Starting point is 00:12:24 I'm just going to allow everything for here just so I can stop hitting those walls and I'll go back and fix it later. Later never comes. And now that thing's in production, probably at a bank or something, because that's the way the world works out. How do you avoid that painful friction of feeling like you're being blocked at every turn while trying to either create or expand something that already exists. Yeah, so one of the solutions, actually, we talked about in the talk that Wayne's referencing is IAM Access Analyzer,
Starting point is 00:12:53 which can actually help you generate least privileged roles based on your CloudTrail logs, right? Because that's actually one of the main, I would say, vectors where actors can get inside your environment is, for example, stale, stale roles, right? Or things to your point where, you know what, I give up. I'm just going to open public access to everything because it's, you know, I'm tired of granting access to specific individuals, right? And so that's what we really mean by right-sizing. Look at the data, look at who
Starting point is 00:13:20 needs to access that within your environment and who has legitimate reason to access that. In fact, we're already seeing innovations such as, for example, being able to have access to specific data sets in order to do experiments upon them, process them. And then once you're finished with that experiment, you actually no longer have access to that data set. So what we're going to see is the trend of more configurable or more granular policies that are not just role-based, right? But it's really action-based. And we're starting to see that shift. And in addition, all of that is true. And if you think about using tools like VPC, Access Analyzer, IAM Analyzer, and building those tools into your pipelines, if you then shift left as a developer,
Starting point is 00:14:07 because that's the point you were making, as a builder, I'm frustrated, right? So go back, shift left. There are tools that you can use today from partners, from others, where as you're writing code, it will tell you that there is a security need here. Like you're not checking auth,
Starting point is 00:14:25 you're not checking access where you should. And there should at least be a call in there. Now you can make that call, say, open it up to the world so that you can at least write your code. But then in the pipeline, using these analyzers, you can later say,
Starting point is 00:14:40 you know, you need to change this. So you're right. It can be frustrating to be stopped at every line of code. But if you shift left, use the right capabilities to insert the right auth and access calls to make sure that you are secure. And then sure, open a few things up in your dev environment, right? But then as it goes through the pipeline, shut it down using these tools. And this comes all the way back to the universal statement concept. You're talking about gating and higher environments as things progress through. I like the approach. I tend to not have as many lower environments. Again, everyone has
Starting point is 00:15:14 a test environment. Some people just also have a separate one to run production in. And I find that when I'm building something out early on in a relatively dual or single environment type of setup, and you have all of the stuff that comes in that does security alerting and the rest, it is page after page after page of nonsense that, oh, this is a slightly outdated thing that when used with a different library has a security problem. Things that do not ever apply to what I'm doing. And at page 17, it's like, oh, also you left the oven on. And then it goes on back into other nonsense. It's finding the signal from the noise there and avoiding the friction and just tuning it out.
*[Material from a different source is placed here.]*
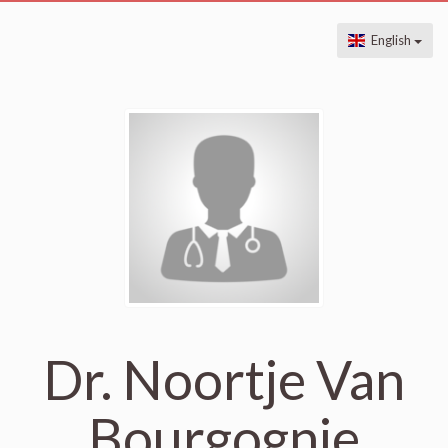
English
Dr. Noortje Van
Bourgognie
Starting point is 00:15:54 It feels like that's almost a delicate art. The world has become a little more complex than it was back in 1996. And so it's not that we want to make the life of the developer or operator more complex. The life of the developer and operator became more complex. We want to actually make it simpler. And there is a process that it takes to get there. Coming up with an IAM analyzer, coming up with a VPC analyzer, coming up with other such tools, being able to shift left and be able to catch these things at development time. These are trends that are happening. These are tools that are available.
Starting point is 00:16:30 This is where we're going to take the world and it'll become the norm. No longer does anybody write code to build a link list. That's a library. Only in job interviews. Only in job interviews, exactly. So these things too too, will become like libraries. Yeah, and I mean, this year we saw data protection really highlighted as a main stage keynote item. And this is really kind of the evolution that even just my career I've seen kind of working in the data protection industry, both at AWS and outside of AWS, is before I used to be the storage admins problem, right? Is, okay, well, they were in charge of, you know, issuing backup policies or restoring data, right? Now it's become a CISO problem. It's become a board-level problem.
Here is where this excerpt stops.